I remember when I had Elsa, I actually wrote out a job description (in the form of a mission statement), and decided to “clock-in” hours. Too often, we stay-at-home mothers are tempted to do less by our children because so much of our society does the same thing. We have the sole direction of the children’s early, most impressible years, yet parents are encouraged to give these years over to strangers for the making of our children. Children inhale their environment and it becomes a part of them. The first five years of a child’s life may be the most important learning curve in their lives. Those years lay the foundation for all else.
Regarding our children as a gift to be given to the world may help our minds to battle against societal pressure to undervalue them. It will place children in their rightful place. They deserve a thinking love.

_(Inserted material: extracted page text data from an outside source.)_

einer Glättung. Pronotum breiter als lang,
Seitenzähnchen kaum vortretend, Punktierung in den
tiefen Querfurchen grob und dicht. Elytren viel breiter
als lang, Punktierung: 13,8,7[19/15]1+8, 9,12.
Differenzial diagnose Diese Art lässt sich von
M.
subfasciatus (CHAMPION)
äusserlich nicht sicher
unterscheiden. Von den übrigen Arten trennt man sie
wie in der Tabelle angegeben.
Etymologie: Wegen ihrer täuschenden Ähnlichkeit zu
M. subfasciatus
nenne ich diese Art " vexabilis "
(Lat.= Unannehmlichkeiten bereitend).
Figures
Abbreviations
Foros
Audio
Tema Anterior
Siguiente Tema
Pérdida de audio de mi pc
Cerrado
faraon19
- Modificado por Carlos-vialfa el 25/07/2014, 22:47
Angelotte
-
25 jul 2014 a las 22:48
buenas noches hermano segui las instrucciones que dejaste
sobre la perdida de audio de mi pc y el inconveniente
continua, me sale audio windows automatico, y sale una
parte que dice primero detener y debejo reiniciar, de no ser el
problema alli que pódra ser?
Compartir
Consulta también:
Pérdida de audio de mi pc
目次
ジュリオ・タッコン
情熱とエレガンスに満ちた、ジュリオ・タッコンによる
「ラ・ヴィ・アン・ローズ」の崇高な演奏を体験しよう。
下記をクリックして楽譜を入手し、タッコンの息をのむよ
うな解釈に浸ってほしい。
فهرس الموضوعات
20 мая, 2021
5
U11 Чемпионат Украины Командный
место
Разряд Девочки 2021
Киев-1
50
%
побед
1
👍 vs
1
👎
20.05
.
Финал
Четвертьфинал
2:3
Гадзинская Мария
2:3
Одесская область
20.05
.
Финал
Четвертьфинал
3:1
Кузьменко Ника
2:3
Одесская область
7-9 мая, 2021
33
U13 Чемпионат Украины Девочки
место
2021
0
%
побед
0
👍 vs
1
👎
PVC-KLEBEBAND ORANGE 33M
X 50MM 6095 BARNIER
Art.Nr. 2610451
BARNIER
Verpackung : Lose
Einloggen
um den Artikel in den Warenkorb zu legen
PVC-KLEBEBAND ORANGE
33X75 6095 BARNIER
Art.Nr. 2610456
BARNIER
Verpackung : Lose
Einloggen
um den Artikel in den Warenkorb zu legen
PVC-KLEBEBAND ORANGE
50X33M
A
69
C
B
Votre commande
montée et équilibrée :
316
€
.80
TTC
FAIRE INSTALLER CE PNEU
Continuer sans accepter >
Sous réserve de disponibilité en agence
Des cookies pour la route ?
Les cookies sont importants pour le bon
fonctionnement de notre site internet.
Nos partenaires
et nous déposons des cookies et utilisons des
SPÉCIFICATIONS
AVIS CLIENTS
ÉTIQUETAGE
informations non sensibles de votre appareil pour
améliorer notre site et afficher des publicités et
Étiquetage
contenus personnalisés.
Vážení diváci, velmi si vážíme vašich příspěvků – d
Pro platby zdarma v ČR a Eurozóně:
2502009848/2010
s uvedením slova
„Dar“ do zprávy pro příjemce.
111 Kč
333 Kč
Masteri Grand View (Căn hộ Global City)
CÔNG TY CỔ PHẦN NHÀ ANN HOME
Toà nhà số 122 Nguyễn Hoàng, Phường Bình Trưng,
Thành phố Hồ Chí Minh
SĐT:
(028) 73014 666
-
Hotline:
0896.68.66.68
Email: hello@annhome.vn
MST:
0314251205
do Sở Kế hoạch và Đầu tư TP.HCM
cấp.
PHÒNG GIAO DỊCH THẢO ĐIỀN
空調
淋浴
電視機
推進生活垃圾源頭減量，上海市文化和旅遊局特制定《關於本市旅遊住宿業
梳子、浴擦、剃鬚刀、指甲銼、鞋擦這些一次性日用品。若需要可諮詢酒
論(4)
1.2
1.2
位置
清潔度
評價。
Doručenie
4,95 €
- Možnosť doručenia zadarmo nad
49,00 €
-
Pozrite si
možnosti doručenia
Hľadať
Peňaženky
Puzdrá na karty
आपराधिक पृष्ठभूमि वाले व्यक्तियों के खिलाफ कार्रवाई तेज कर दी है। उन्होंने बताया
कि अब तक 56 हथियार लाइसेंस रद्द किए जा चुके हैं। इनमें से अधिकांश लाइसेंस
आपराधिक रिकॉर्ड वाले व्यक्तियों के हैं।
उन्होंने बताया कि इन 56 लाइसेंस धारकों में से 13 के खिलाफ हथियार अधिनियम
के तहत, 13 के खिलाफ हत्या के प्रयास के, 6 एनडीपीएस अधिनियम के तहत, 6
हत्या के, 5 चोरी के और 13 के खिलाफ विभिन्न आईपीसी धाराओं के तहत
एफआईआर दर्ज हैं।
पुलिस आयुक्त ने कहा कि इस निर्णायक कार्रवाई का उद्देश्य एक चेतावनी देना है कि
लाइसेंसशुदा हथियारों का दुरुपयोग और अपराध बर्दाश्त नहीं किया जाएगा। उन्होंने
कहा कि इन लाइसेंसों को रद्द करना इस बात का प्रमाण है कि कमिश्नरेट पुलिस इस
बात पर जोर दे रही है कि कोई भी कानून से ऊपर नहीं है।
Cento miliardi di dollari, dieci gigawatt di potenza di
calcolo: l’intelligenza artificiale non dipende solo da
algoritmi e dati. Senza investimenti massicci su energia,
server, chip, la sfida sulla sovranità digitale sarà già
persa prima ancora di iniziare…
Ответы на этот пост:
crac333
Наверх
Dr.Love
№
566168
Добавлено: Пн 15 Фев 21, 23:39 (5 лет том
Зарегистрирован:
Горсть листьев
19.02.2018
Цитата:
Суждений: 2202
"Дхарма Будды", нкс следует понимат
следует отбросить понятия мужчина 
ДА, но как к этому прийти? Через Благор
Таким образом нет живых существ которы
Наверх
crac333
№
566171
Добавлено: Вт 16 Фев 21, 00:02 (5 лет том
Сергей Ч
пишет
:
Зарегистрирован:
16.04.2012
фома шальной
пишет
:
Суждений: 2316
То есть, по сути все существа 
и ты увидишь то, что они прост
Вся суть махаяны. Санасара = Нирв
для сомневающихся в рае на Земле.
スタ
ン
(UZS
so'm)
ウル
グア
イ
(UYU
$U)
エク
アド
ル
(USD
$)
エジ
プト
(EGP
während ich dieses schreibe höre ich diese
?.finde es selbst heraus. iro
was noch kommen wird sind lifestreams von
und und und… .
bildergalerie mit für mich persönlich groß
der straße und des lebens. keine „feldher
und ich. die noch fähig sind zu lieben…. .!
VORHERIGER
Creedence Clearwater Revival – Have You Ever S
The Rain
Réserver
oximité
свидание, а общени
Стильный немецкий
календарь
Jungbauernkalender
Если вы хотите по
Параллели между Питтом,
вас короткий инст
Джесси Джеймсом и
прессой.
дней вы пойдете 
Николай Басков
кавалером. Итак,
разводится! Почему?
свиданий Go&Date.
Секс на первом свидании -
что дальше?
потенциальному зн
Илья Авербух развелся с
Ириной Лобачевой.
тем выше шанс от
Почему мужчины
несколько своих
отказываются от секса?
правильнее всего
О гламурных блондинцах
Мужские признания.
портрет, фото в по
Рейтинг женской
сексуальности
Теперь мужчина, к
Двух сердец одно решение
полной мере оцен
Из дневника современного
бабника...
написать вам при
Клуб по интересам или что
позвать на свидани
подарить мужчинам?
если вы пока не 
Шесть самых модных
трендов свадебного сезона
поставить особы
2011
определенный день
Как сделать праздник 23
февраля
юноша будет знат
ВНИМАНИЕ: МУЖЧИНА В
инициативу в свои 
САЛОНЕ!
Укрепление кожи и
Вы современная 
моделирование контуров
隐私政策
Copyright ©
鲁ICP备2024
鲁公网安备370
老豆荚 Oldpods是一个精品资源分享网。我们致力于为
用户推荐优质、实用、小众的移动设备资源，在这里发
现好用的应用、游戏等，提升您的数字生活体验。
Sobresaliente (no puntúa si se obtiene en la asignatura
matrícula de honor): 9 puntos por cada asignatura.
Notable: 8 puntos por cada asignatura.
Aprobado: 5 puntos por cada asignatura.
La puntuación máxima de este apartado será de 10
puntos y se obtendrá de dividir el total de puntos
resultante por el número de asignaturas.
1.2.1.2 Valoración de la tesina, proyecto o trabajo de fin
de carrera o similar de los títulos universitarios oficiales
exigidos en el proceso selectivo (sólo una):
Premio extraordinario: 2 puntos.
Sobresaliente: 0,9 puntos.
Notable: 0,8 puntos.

We owe our children a careful training, a thoughtful upbringing, a loving, firm path.
Today’s model for child upbringing is a terrible cycle: ignore them until they demand attention in a negative way, be dismayed that they would act in such a way, feel guilty for ignoring them and placate their negativity with some sort of quasi-reward, and as soon as they are happy, ignore them once again.
The mother is qualified and qualified by the Creator Himself, to become the principal agent in the development of her child; … and what is demanded of her is — a thinking love. … God has given to thy child all the faculties of our nature, but the grand point remains undecided — how shall this heart, this head, these hands, be employed? to whose service shall they be dedicated? A question the answer to which involves a futurity of happiness or misery to a life so dear to thee. Maternal love is the first agent in education. Pestalozzi
We owe our children and the world a thinking love. They need our attention, our focus, and all of our experience to guide them. We do not realize that every happy hour, every peaceful meal, every restful nap, is actually the very education our world needs so badly. We underestimate the gifts we bestow in a well-managed, loving home. We undervalue the brain growth that occurs from hugs, kisses, interaction at meals, good food, cleanliness, order, daily and weekly routines. We hinder our children from obtaining an education when we ignore them and leave them to themselves too much. They require a thinking love.